Meglio è radicarsi alla terra antica ed essere la nuova pianta della selva sacra, dalla quale parlarono già le prime voci degli uomini e degli Iddii, e conoscer le virtù della stirpe sì che la tua forza e la tua ansia profonda ne siano rinsaldate.
V’è un’ombra smisurata alla quale non farai fronte da solo se ben non t’impianti e ciò che più solo ti appare, più profondamente si radica nel suo popolo.
Così io ho inteso il tuo amore, babbo, e per questo è tua la prima fatica che valga al mio fine.

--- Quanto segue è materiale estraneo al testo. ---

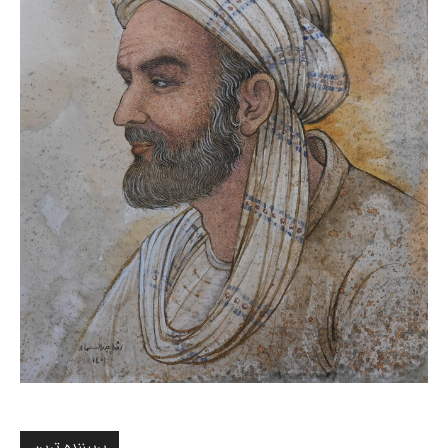
پربیننده ترین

E con te è di tutti coloro che su la terra e sul mare hanno rinnovato questa Primavera Sacra. Ed ai vivi ed ai morti e alla magnifica masnada giovanile e al cuore dei Condottieri la voglio dedicata.
Per ricordare.
“Il coraggio è di tutti i popoli, ma l’eroismo è solo di quelli che debbono vincere.„
Alfredo Oriani, Fino a Dogali.
Cominciammo con uomini che si avventuravano soli per le terre dell’Africa oscura, soli ed indifesi ma temprati al sacrificio e alla morte per condurre innanzi con la loro volontà il Destino della patria.
Morirono disperando. Non seppero e non videro forse che una generazione non lontana avrebbe raccolto i loro nomi per iscriverli nel martirologio della stirpe. Forse giacciono tuttavia lungo le piste carovaniere, pei deserti.
Pellegrino Matteucci, Antonio Cecchi, Giulietti, Bisleri, Chiarini, Bianchi, Diana, Monari: ecco i pionieri autoctoni.